Александр, однако, считал по-другому.
— Но они же велели сообщать обо всем подозрительном, — возразил он.
Бабушка начала вслух рассуждать:
— А может, лучше сообщить куда следует… проговоришься еще кому-нибудь — и нам конец.
Повязала платок на голову и пошла в поселковое отделение милиции. Александр из своего укрытия на дереве наблюдал за организованной облавой. Кордон милиции окружил заброшенный дом, а жирный сержант стал кричать, чтобы подозреваемый выходил из дома с руками за головой.
— Выходи, не то разнесем тут все в щепки! Не выйдешь — открываем огонь!

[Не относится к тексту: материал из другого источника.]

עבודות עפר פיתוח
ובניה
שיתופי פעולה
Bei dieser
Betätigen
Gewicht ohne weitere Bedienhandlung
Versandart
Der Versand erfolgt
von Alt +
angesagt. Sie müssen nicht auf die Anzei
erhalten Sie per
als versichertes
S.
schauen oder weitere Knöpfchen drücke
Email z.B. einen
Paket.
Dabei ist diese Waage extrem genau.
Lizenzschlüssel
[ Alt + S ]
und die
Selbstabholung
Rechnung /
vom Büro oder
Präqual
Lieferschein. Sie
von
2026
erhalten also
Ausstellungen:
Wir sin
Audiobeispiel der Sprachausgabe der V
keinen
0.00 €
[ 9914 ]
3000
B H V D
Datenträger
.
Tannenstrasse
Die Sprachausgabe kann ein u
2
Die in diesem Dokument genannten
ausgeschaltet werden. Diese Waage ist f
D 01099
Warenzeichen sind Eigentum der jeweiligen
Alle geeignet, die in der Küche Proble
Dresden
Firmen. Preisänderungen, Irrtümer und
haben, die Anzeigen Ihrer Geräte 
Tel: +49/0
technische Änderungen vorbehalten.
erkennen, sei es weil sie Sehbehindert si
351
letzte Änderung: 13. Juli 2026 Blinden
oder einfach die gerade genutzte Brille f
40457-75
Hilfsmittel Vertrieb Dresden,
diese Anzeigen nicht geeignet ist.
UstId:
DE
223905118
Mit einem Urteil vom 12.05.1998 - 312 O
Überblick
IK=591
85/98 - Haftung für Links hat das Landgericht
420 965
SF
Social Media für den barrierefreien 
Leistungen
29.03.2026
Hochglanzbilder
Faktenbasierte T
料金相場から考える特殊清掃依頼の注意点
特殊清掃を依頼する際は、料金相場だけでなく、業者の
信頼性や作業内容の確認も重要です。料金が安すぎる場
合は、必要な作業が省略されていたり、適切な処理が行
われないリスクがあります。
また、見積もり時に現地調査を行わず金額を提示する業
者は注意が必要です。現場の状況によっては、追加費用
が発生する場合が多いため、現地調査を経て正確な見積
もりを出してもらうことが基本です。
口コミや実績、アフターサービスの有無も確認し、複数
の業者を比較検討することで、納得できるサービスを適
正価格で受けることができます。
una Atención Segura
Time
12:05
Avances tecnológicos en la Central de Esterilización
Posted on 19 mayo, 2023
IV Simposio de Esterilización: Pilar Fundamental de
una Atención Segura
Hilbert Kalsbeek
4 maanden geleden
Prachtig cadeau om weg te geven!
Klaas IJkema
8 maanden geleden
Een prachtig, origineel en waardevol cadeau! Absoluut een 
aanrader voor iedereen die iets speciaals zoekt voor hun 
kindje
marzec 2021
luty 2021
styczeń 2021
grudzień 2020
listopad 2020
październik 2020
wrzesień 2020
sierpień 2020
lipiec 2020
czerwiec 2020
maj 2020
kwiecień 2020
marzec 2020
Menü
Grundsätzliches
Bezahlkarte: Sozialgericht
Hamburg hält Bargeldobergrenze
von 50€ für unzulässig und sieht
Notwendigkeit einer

Александр напряженно смотрел на дверь, которая медленно, со скрипом, начала отворяться. Он чувствовал, как дрожь пробегает по всему телу. Ему казалось, что все происходит не наяву, а в кино. На гнилых ступеньках крыльца появился паренек с заложенными за голову руками. Раздался выстрел, парень дрогнул и повалился на землю вниз лицом. На песок вытекла струйка крови. Его окружили милиционеры. Тот, что стрелял в парня, сержант с веснушками, подошел и ногой перевернул тело на спину.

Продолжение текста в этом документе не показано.